Sunil Garodia Editor-in-Chief of indiacommentary.com. Current Affairs analyst and political commentator. Writes for a number of publications.

Zaira Wasim, the kid who starred in Amir Khan’s Dangal has grown up. At just over 18 years of age, her inner self has made her see things about faith and divinity which some see very late in life and others do not see at all. Zaira has given up acting as she said that it interfered with her religion. It is her inner voice and purely her personal choice and it should be respected. No one has the right to ascribe motives or allege outside influence for her decision.
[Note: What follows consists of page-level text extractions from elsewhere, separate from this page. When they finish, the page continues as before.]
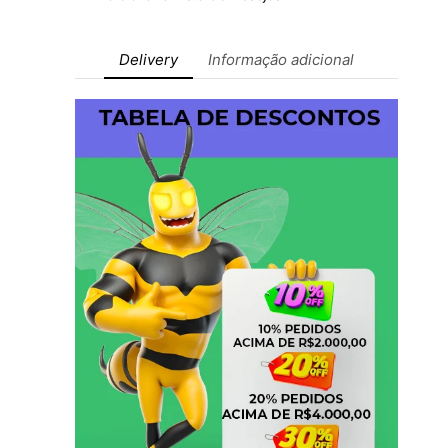
Delivery
Informação adicional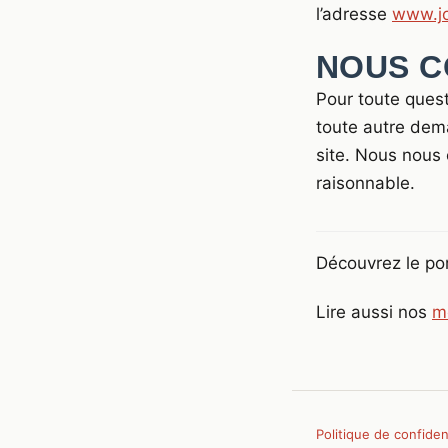
l’adresse
www.jo
NOUS C
Pour toute ques
toute autre dem
site. Nous nous
raisonnable.
Découvrez le por
Lire aussi nos
m
Politique de confident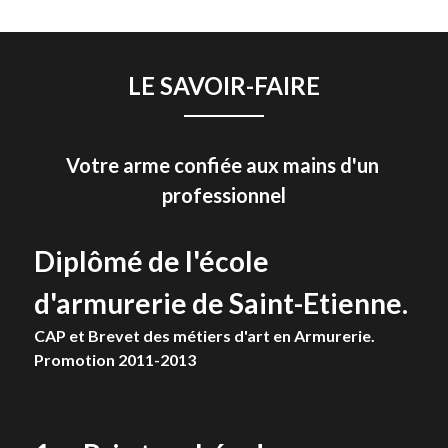
LE SAVOIR-FAIRE
Votre arme confiée aux mains d'un 
professionnel
Diplômé de l'école 
d'armurerie de Saint-Etienne.
CAP et Brevet des métiers d'art en Armurerie. 
Promotion 2011-2013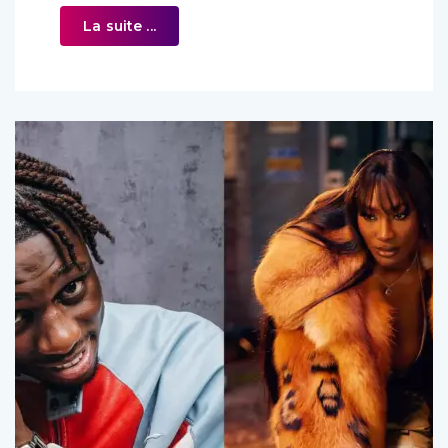
La suite ...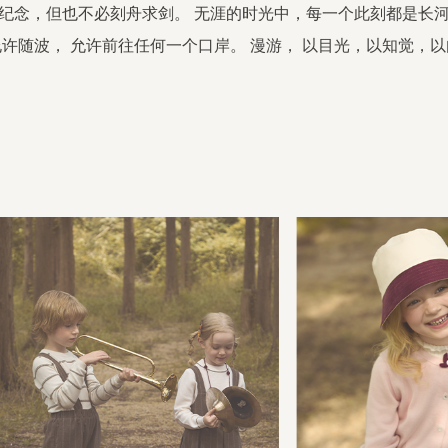
纪念，但也不必刻舟求剑。 无涯的时光中，每一个此刻都是长
许随波， 允许前往任何一个口岸。 漫游， 以目光，以知觉，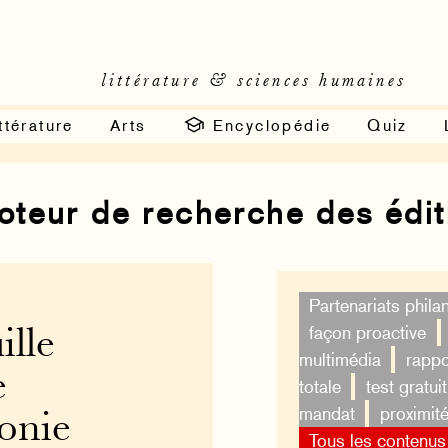
littérature & sciences humaines
ttérature
Arts
Encyclopédie
Quiz
moteur de recherche des édi
Partenariats phila
façon proactive
ille
multimédia
rappo
e
totale
test gratuit
mandat
proximit
onie
Tous les contenus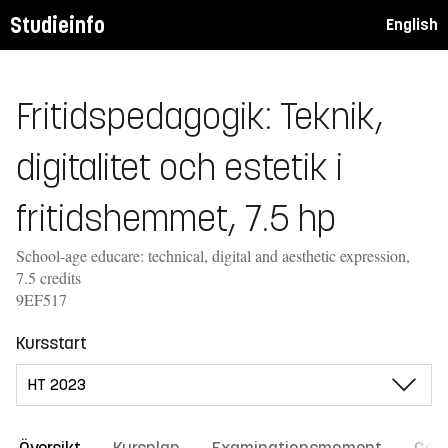
Studieinfo
English
Fritidspedagogik: Teknik,
digitalitet och estetik i
fritidshemmet, 7.5 hp
School-age educare: technical, digital and aesthetic expression,
7.5 credits
9EF517
Kursstart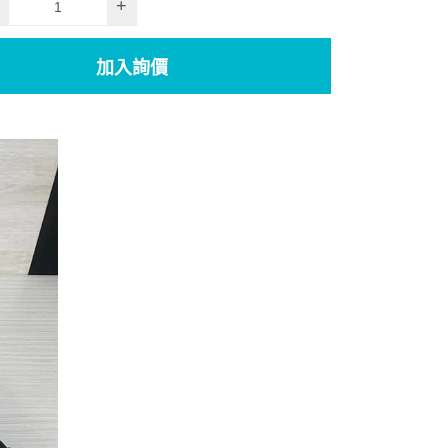
+
加入詢價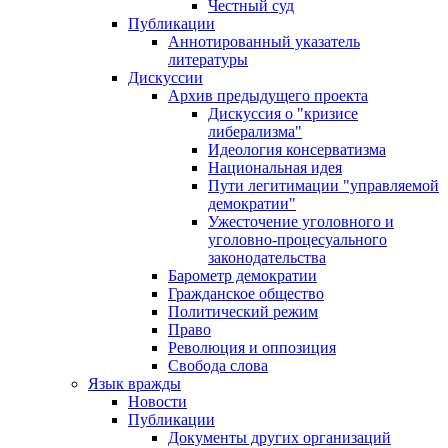
Честный суд
Публикации
Аннотированный указатель
литературы
Дискуссии
Архив предыдущего проекта
Дискуссия о "кризисе
либерализма"
Идеология консерватизма
Национальная идея
Пути легитимации "управляемой
демократии"
Ужесточение уголовного и
уголовно-процесуального
законодательства
Барометр демократии
Гражданское общество
Политический режим
Право
Революция и оппозиция
Свобода слова
Язык вражды
Новости
Публикации
Документы других организаций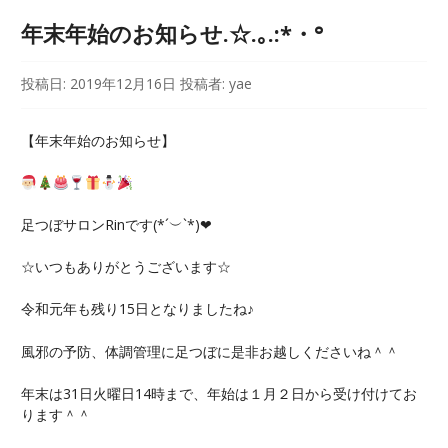
年末年始のお知らせ.☆.｡.:*・°
投稿日:
2019年12月16日
投稿者:
yae
【年末年始のお知らせ】
足つぼサロンRinです(*´︶`*)❤︎
☆いつもありがとうございます☆
令和元年も残り15日となりましたね♪
風邪の予防、体調管理に足つぼに是非お越しくださいね＾＾
年末は31日火曜日14時まで、年始は１月２日から受け付けてお
ります＾＾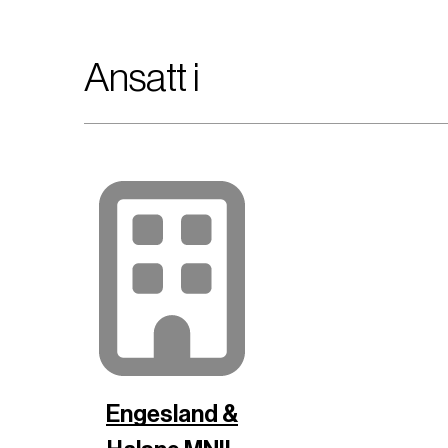
Ansatt i
Engesland &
In the past, Vinod Khanna had temporarily quit films (for a very long period, though) to follow his heart and be with his guru, Acharya Rajneesh, or Osho as he is now called by his followers.

One must acknowledge that it takes huge mental composure to be part of the glitz and glamour associated with Bollywood. Many women and even men have been known to have not been able to handle the pressure and have fallen apart. Zaira was just 13 when she started acting in Dangal and 16 when it was released, following which she won many awards and became famous. Right from her first film, she has been subjected to public scrutiny (as any actor would be) but mostly because of her religion. When she cropped her hair for the role of a wrestler in her debut film, people criticized her for being un-Islamic. She had also complained about a fellow passenger trying to molest her in a flight. Even then, the issue had taken a communal turn with some people trying to support the accused. It is not surprising that the confused and hurt girl could have retreated in a shell and reflected on whatever was happening with her. It is not always necessary for a pundit, maulavi or bishop to tell us what is right and what is wrong. Our inner voice, propelled by our imaan, can do it for us.

If Zaira has had that awakening, she is surely blessed. If she says that she discovered that she did fit in Bollywood but felt that she did not belong there, we should not be judgmental but accept, and respect, her personal choice.